Last night Ptichka unlocked the front door and opened it. "I'm home," she sang and then the power went out. The lights came back on briefly and then we were plunged back into darkness. The risotto I was making for dinner was still crunchy so I covered it and moved it off the burner. Since we couldn't eat I (very wisely) suggested drinking the champagne I had bought. Ptichka and I spent the next little while looking for a lighter to light some candles. There was one under the chair in the bedroom for some reason. As I began amassing candles in the living room (just look at our very cluttered coffee table), Ptichka went back out to get the mail. With Ptichka outside I could only think that this is how all good slasher movies start: a power outage during a date. Ptichka, on the other hand, was thinking that this is how something else starts. ;-)

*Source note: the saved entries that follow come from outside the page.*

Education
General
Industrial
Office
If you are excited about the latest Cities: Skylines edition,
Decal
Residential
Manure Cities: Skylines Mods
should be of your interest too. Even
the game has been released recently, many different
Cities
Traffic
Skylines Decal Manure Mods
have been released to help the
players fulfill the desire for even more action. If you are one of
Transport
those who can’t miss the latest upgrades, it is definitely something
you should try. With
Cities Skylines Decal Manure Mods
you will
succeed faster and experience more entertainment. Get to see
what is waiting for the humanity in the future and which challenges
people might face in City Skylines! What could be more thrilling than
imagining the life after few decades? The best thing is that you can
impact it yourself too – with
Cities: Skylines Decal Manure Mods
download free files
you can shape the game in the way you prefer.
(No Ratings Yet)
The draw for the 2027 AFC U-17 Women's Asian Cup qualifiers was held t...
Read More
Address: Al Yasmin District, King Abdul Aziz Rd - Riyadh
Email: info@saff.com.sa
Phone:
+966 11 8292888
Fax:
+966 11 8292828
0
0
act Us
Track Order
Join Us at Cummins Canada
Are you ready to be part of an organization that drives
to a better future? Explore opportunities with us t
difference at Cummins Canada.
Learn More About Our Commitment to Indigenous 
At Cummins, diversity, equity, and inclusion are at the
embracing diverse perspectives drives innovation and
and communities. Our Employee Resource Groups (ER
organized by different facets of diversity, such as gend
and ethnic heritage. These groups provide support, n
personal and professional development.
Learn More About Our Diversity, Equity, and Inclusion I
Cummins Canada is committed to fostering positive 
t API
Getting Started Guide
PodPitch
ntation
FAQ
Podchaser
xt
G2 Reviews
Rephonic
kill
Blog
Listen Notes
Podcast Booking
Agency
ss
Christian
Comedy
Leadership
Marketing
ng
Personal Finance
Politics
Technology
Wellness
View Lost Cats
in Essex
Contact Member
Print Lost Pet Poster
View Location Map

We sat and drank and talked about our days and exchanged gifts. She gave me a new set of dishes (I'll take pictures to post as soon as the light's good, probably this weekend) and a workshop of my choosing at the Japanese Paper Place Warehouse. Now comes the tough part: making a decision. Right now, I think that I'm going to take the Beeswax, Konnyaku, and Washi workshop (It's at the end of April). I'm also thinking about the encaustic monoprint workshop but I'm a bit hesitant. I've already missed the hard-cover bookbinding workshop. Maybe next year? What do you think?
As I mentioned in yesterday's post, I decided that I needed to doodle more. This is the doodling I did during The Daily Show. The paint's there for an underpainting experiment, the hearts are an old design, and "Pant Wetting" and "Brechtian" are from Jon Stewart's continuum of comedy. His audience didn't get the Brechtian joke, which is too bad, because Ptichka and I thought that it was hysterical. Probably because it was a joke that used some obscure bit of knowledge that we had picked up (I did marry a German major, after all) in our previous lives. I drew all the botanicals during the show.
It was incredibly freeing: to just draw and not think. I also think that with some refining the droopy bell-shaped flowers will make a nice hand-carved stamp. I am going to have to make this a daily habit.